◆ **Data shown**

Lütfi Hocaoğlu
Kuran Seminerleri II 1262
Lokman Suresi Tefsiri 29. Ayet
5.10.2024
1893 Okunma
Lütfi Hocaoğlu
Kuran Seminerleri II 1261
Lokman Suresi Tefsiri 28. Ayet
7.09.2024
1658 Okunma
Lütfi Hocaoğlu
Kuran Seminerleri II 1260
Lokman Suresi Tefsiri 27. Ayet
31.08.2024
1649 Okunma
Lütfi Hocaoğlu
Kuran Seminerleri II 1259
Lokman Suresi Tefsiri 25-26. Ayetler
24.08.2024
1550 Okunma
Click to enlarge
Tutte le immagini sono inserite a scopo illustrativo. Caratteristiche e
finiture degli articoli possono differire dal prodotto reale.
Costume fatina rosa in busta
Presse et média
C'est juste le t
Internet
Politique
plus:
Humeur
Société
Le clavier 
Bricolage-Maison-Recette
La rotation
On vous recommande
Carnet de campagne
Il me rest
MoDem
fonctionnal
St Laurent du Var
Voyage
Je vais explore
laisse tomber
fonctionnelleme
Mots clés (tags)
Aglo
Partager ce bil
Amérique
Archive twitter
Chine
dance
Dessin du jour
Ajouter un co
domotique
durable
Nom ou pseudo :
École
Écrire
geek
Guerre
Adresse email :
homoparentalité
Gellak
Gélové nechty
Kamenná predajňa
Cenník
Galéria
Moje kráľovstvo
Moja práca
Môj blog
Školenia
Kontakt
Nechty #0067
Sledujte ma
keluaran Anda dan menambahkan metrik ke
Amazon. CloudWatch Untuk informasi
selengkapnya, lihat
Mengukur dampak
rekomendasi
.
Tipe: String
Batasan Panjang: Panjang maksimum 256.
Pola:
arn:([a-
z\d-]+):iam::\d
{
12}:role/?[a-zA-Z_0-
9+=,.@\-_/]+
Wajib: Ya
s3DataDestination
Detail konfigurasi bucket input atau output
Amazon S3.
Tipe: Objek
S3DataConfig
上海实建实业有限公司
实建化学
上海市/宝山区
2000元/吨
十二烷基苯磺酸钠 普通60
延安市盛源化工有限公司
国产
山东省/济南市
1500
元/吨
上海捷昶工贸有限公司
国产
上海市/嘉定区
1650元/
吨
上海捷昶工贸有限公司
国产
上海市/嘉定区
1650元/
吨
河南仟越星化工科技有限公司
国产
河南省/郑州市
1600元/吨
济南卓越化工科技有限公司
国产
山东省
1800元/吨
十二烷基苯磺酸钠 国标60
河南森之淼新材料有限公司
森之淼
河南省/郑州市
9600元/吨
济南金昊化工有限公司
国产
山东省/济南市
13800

◆ **What is expected**
Lines with the word "Amazon" in them should be copied from the preceding records.

◆ **Result of the task**
Amazon. CloudWatch Untuk informasi
Amazon S3.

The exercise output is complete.